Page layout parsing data
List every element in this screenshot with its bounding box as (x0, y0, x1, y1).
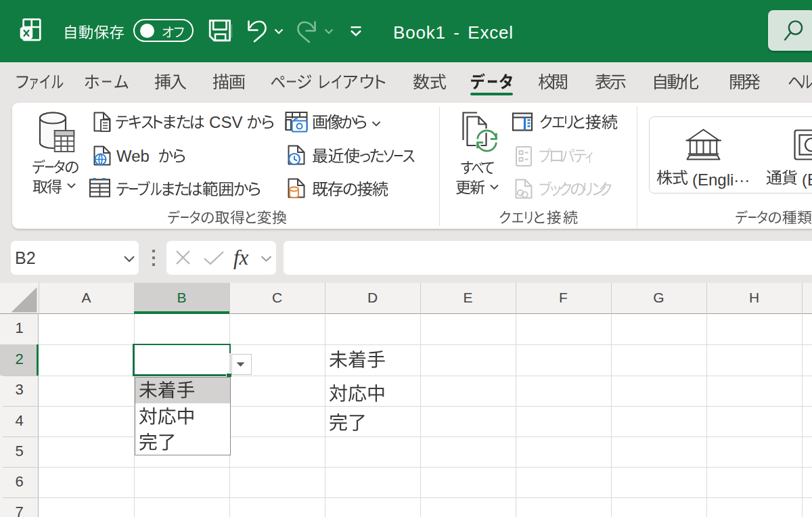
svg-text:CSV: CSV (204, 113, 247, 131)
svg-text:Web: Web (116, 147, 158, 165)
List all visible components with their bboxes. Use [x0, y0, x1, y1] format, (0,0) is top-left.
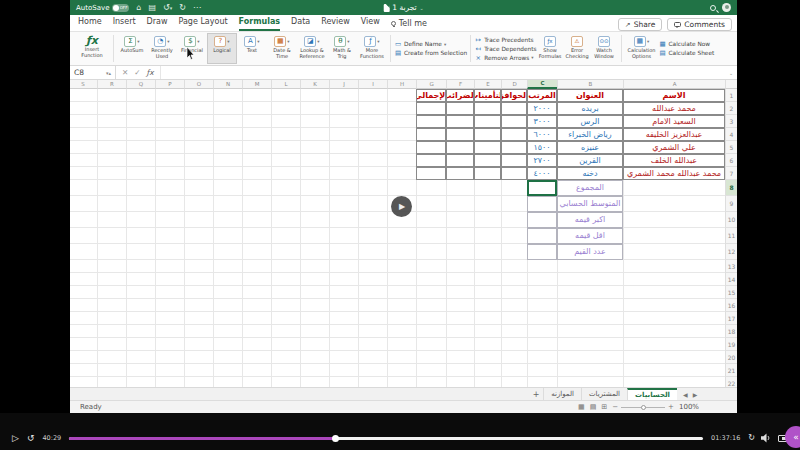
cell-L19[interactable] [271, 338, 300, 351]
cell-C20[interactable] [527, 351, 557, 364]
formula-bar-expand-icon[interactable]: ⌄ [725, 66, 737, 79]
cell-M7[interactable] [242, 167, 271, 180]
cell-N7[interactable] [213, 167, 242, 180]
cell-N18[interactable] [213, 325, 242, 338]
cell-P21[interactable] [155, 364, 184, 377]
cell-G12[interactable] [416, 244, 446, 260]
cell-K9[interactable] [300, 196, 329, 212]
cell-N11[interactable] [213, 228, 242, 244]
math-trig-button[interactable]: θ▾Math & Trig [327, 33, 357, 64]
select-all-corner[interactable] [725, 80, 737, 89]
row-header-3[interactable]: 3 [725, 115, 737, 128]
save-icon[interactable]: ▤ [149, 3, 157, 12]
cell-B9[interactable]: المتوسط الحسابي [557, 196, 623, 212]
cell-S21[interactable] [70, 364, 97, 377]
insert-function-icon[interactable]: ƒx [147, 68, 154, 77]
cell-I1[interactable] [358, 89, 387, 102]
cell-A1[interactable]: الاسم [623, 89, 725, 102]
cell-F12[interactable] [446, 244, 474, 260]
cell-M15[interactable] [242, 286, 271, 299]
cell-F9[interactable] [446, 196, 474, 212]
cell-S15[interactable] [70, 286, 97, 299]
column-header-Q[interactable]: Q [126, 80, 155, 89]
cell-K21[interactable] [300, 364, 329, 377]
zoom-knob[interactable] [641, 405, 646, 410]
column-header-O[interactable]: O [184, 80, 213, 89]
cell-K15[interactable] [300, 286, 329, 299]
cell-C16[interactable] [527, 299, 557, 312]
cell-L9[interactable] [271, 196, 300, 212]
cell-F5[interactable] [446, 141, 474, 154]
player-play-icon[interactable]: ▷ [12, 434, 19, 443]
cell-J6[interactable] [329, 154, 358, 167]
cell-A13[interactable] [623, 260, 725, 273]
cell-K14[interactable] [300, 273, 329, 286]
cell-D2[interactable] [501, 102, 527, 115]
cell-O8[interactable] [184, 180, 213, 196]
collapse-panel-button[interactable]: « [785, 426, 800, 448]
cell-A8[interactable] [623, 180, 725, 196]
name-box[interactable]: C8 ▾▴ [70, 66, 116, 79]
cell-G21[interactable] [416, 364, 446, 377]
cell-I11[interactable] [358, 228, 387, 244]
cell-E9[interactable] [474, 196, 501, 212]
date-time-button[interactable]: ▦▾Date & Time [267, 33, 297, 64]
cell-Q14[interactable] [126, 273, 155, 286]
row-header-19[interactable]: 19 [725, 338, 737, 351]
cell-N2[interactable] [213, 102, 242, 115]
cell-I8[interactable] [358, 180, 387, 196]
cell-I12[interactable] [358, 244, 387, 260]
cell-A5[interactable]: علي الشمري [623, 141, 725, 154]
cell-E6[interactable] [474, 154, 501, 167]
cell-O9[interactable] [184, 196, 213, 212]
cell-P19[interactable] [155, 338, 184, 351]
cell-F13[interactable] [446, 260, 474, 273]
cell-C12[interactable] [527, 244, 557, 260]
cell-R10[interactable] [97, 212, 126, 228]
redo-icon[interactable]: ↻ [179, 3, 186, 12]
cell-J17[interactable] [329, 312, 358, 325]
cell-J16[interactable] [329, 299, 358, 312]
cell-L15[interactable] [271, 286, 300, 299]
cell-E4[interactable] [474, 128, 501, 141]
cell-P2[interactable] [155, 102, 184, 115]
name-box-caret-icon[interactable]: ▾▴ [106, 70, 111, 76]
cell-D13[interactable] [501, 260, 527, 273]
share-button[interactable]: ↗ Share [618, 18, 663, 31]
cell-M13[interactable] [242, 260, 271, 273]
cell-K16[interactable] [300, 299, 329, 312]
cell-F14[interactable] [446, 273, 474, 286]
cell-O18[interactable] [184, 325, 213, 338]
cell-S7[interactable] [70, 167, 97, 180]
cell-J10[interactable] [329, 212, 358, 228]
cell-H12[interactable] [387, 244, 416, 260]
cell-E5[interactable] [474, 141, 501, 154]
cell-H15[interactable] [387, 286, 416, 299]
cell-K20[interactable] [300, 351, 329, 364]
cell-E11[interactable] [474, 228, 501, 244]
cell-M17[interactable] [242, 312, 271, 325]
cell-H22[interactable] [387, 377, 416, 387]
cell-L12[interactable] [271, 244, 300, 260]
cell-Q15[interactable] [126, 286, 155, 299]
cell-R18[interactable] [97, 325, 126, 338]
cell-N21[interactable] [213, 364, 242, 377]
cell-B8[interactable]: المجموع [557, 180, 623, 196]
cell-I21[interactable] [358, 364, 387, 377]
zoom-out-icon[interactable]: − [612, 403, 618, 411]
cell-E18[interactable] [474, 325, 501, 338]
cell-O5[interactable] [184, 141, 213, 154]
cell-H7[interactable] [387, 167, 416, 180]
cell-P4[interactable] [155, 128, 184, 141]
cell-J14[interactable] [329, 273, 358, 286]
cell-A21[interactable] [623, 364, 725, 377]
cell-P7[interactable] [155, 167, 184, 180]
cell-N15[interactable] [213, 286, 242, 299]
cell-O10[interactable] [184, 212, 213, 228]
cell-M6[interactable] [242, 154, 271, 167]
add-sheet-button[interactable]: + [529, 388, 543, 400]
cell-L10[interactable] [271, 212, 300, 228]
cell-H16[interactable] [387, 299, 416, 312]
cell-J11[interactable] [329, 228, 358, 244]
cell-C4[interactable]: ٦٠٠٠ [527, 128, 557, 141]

» Task description
Check each line of the entries above, and show every one holding the word "text".

» Exercise result
svg-text:CSV: CSV (204, 113, 247, 131)
svg-text:Web: Web (116, 147, 158, 165)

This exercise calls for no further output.